Chamber Business News

Debut minor football league brings new football team to Arizona

The Alliance of American Football, a new minor football league debuting next February, has named the Arizona Hotshots as one of its first eight teams. The Hotshots will partner with Arizona State University to play in Sun Devil Stadium.

The organization will host a 12-week football season beginning in February 2019 and ending with a championship game in late April. The alliance has already signed more than 500 players across the eight teams, who come from a wide variety of universities across the nation. Other cities hosting teams include Atlanta, Birmingham, Memphis, Orlando, Salt Lake City, and San Diego.

The Arizona franchise created the name “Hotshots” to honor the countless Arizona firefighters that combat forest fires every year. As explained on the team website, “Hotshot firefighters are highly successful and an essential line of defense in battling the most serious wildfires across the country.” Although the team has not released their jersey design yet, fans can buy select merchandise from the team store.

Arizona Hotshots President Scott Brubaker explains that Arizona is the perfect location for spring football for many reasons. “This is one of the best sports towns in the country. We’ve got every traditional professional sport represented, as well as arena football and the U.S. Open,” Brubaker notes. “Also, the weather is hard to beat between February and April, so that’s important too.”

In fact, Brubaker notes that Arizona is one of the premier football locations in the country. “It’s hard to quantify, but it’s really just a football state. Not only the Cardinals, but ASU and UA also have a big following,” Brubaker states. “Also, I was on the original executive committee that originally started the Rattlers in 1992, and it’s grown a lot since then. Football is America’s game, and it’s certainly Arizona’s game as well.”

The Hotshots will also largely impact the state’s economy and businesses. Not only will there be opportunities for partnerships and advertising with AAF and the Hotshots, but it will also create more tax revenue for the state.
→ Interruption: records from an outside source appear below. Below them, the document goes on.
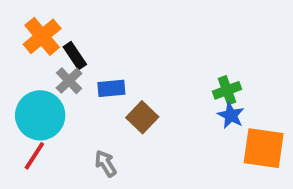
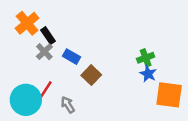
blue rectangle: (111, 88) -> (72, 57), turned 35
cyan circle: (40, 115) -> (26, 100), moved
red line: (34, 156) -> (46, 90), moved

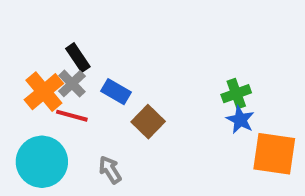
orange cross: (27, 23) -> (44, 92), moved
red line: (46, 90) -> (72, 116), moved, turned 72

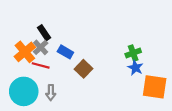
gray arrow: (110, 170) -> (51, 93), moved, turned -147

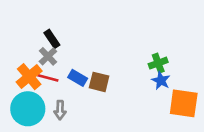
orange cross: (25, 52) -> (29, 77), moved
blue rectangle: (65, 52) -> (78, 78), moved
brown square: (84, 69) -> (99, 82), turned -30

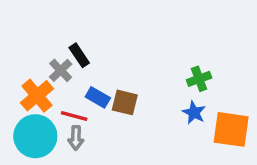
black rectangle: (52, 39) -> (79, 55), moved
red line: (48, 78) -> (74, 116), moved
blue star: (161, 81) -> (194, 113), moved

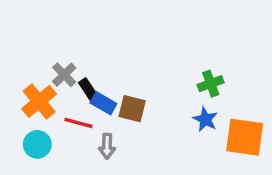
black rectangle: (79, 55) -> (89, 91), moved
cyan circle: (35, 136) -> (37, 144), size x0.6
gray arrow: (76, 138) -> (107, 146), moved

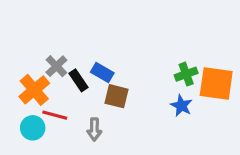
blue rectangle: (103, 103) -> (102, 72), moved
red line: (78, 123) -> (55, 115), moved
orange square: (245, 137) -> (216, 84), moved

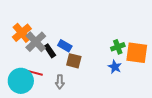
gray cross: (56, 66) -> (36, 42), size x1.5
orange cross: (34, 90) -> (22, 33), moved
cyan circle: (33, 128) -> (21, 81), size x1.6

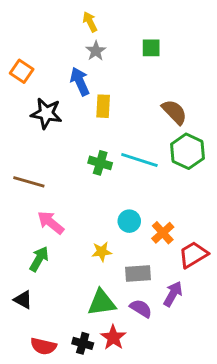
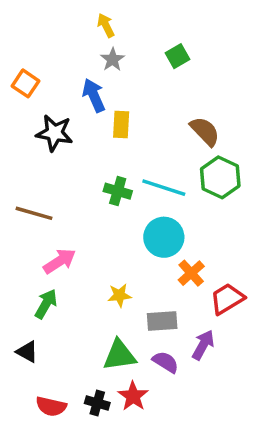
green square: (151, 48) -> (178, 56), turned -30
cyan circle: (129, 221) -> (164, 237), moved, size x1.5
pink arrow: (51, 223) -> (60, 261), turned 108

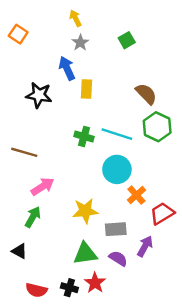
orange square: (25, 83) -> (18, 34), moved
yellow star: (119, 295) -> (85, 211), size x1.5

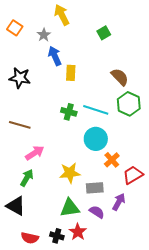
yellow arrow: (75, 18) -> (62, 15), size x1.5
gray star: (80, 43) -> (44, 35), moved
black star: (39, 95) -> (20, 78), moved
black triangle: (19, 251) -> (16, 206), size x1.5

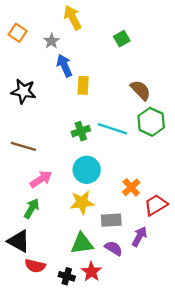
green cross: (69, 112) -> (81, 131), turned -35
cyan circle: (96, 139) -> (87, 170), moved
red semicircle: (30, 238) -> (35, 266), moved

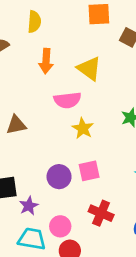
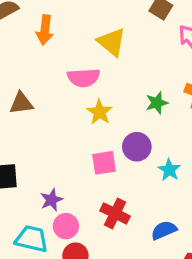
orange arrow: (46, 61) -> (45, 30), moved
purple circle: (59, 177) -> (137, 147), moved
purple star: (29, 206) -> (51, 200), moved

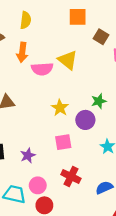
pink semicircle: (84, 78) -> (42, 69), moved
purple circle: (137, 147) -> (85, 120), moved
purple star: (51, 200) -> (28, 155), moved

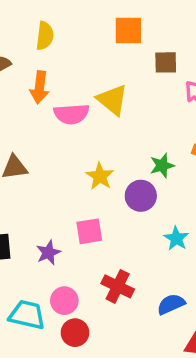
brown square: (101, 37) -> (166, 62), turned -32
pink square: (63, 142) -> (89, 231), moved

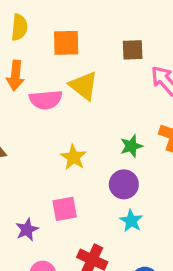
orange square: (128, 30) -> (66, 43), moved
purple circle: (141, 196) -> (124, 184), moved
cyan star: (176, 238) -> (131, 221), moved

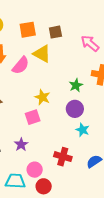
brown square: (133, 50) -> (55, 32), moved
pink semicircle: (46, 100) -> (21, 65), turned -36
pink square: (65, 209) -> (33, 117), moved

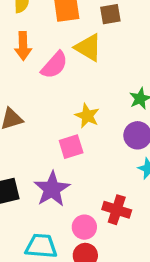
purple star: (21, 145) -> (52, 189), size x1.6
pink circle: (35, 170) -> (84, 227), moved

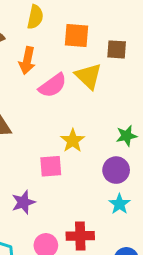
purple star: (52, 189) -> (23, 202), size x0.7
red cross: (117, 210) -> (80, 236), turned -32

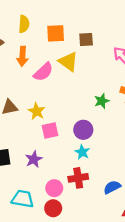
yellow star: (73, 141) -> (37, 111), moved
purple circle: (116, 170) -> (83, 130), moved
cyan star: (119, 204) -> (82, 152), moved

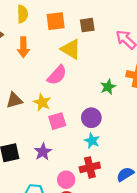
pink semicircle: (43, 72) -> (57, 75), moved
Brubaker also notes that while there may not necessarily be new job creation, there will certainly be job extensions – with five more home games, concession workers, security guards, ushers, etc. will have more opportunities to work at Sun Devil Stadium.

Closing down the upper dome of the stadium, the Hotshots intend to make their football games a much more intimate experience with “family-oriented pricing,” according to Brubaker. The introduction of the AAF will provide new opportunities for families, businesses, and sports fans across the Valley.